Rano już po raz ostatni zwijają namioty Marzenka i Darek, żegnamy ich z łezką w oku. Powrót do Częstochowy był już wcześniej przez nich zaplanowany. Będzie nam brakowało naszych miłych towarzyszy podróży, wspaniałych przewodników po Jurze z ogromnym zasobem wiedzy o okolicznych zabytkach i ciekawych miejscach. Do zobaczenia na następnej wyprawie!.

Przeznaczyliśmy ten dzień na zwiedzanie Krakowa i tylko Małemu ząb nadal. wierci dziurę w głowie.

Jeżdżąc po Krakowie zobaczyliśmy wszystkie najważniejsze miejsca z Wawelem i jego smokiem na czele. Rynek Krakowski z sukiennicami i wieżą Mariacką , zajechaliśmy pod Barbakan i bramę Floriańską. Pokręciliśmy się po uliczkach starego miasta poddając się ich urokowi i tylko ten tłok. Znaleźliśmy też dom w którym mieszkał Jan Matejko. Podziwialiśmy krakowskie dorożki, bez których miasto wiele by straciło na swoim uroku. Załatwiamy też sprawę napędu roweru Janusza Dziubusia, który wymagał wymiany przed wjazdem w górki OPN.

Wieczorem Mały ląduje w pogotowiu stomatologicznym a po powrocie podejmuje decyzję o wycofaniu się z wyprawy. Wielka szkoda ale widok opuchniętej twarzy Janusza wszystko tłumaczy. Kolejna osoba z dużym poczuciem humoru opuszcza naszą ekipę.

Dzisiaj 25km.
Stan licznika 326,5km.

01.08.2009 sobota
Dzień siódmy


Nasza ekipa uszczupla się do siedmiu bikerów. Rano po przemyśleniu i dojściu do wniosku, że może mieć kłopoty z dotrzymaniem tempa, z wyprawy wycofuje się jeszcze Andrzej.

Odprowadzamy Małego na pociąg do Malborka w składzie którego miał być wagon rowerowy, ..... miał być ale nie ma no chyba, że PKP Intercity w bardzo szczególny sposób wyobraża sobie wagon rowerowy traktując wąskie przejście za wystarczające do upchnięcia kilku rowerów. Czego oni chcą?, przecież jakoś jadą, ważne że kasę wybulili.

Pożegnaliśmy naszego kolegę, duszę towarzystwa Małego Przy kasach zrobiliśmy niezłą zadymę, ale niestety kierownictwa nie było, wszak sobota i pojechali pociągami IC z wagonami rowerowymi na weekend.

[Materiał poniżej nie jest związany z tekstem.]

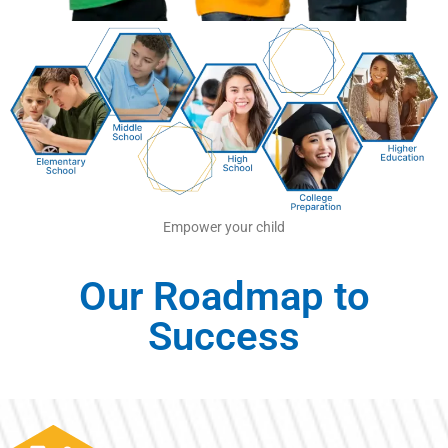
Empower your child
Our Roadmap to
Success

Mały odjechał, czas ruszać. Kierujemy się w stronę zamku w Korzkwi, wybrana trasa to wariacja wielu możliwości minięcia ruchliwej drogi nr.794. Po osiągnięciu celu udajemy się na zwiedzanie tej warowni rycerskiej, której mury obronne zamku dolnego, dziedziniec oraz drewniane ganki są już niemal zrekonstruowane. Tu jednak spotyka nas nie miła niespodzianka. Możemy obejrzeć tylko cześć tych pomieszczeń, a to dlatego, że trwają przygotowania do przyjęcia weselnego siostry naszego najlepszego biathlonisty Tomasza Sikory. Przynajmniej tak twierdziła obsługa zamku.

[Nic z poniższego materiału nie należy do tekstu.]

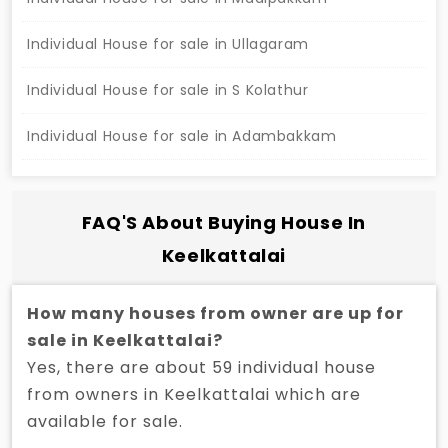
to the metro station, schools, hospitals, markets,
railway station, highway, and malls. The front road
Individual House for sale in Ullagaram
width is 30 feet, and the house is pet-friendly with
Individual House for sale in S Kolathur
a private terrace. This property is priced at Rs.
1,65,00,000 and is not negotiable. Interested buyers
Individual House for sale in Adambakkam
can contact.
FAQ'S About Buying House In
Keelkattalai
How many houses from owner are up for
sale in Keelkattalai?
Yes, there are about 59 individual house
from owners in Keelkattalai which are
available for sale.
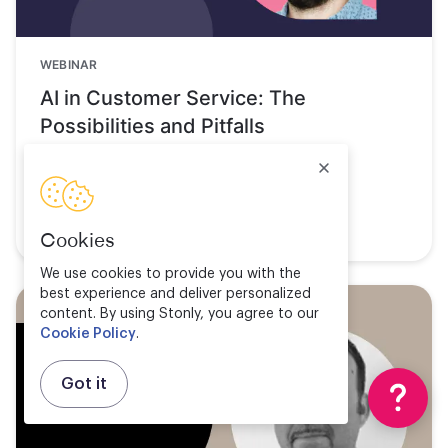
WEBINAR
AI in Customer Service: The
Possibilities and Pitfalls
Watch now
Cookies
We use cookies to provide you with the
best experience and deliver personalized
content. By using Stonly, you agree to our
Cookie Policy
.
Got it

Mając niedosyt wrażeń estetycznych udajemy się do kolejnego ciekawego miejsca w Korzkwi czyli górującego nawet nad zamkiem kościoła. Kościół ten przewyższa zamek o 13m., a drogę o 30m., ta różnica poziomów na krótkim podjeździe powoduje że nikomu nieudało się pokonać tej przeszkody. Poniesiony trud został w pełni wynagrodzony. Kościół jest wyjątkowej urody, jego pięć drewnianych ołtarzy z XVII w. nie pozwala oderwać od nich oczu. Podziwiamy piękne kobierce i barokową kropielnicę. W kościele są prowadzone przygotowania do ślubu, ....wiadomo kogo. Ciekawe którędy podjadą do kościoła.

Przy kościele spotykamy miłe panie, które ujrzawszy strudzonych rowerzystów częstują nas jagodziankami. Lucjan co ty masz w sobie.....
Pokrzepieni jagodziankami ruszamy dalej przez Grębynice i dalej niebieskim szlakiem rowerowym do Doliny Prądnika. Nigdy nie myślałem, że będę się modlił aby zjazd drogą rowerową skończył się jak najszybciej. Nachylenie zbocza i leżące luźne kamienie nasuwały wątpliwości, czy można to bezpiecznie pokonać na rowerze obciążonym sakwami.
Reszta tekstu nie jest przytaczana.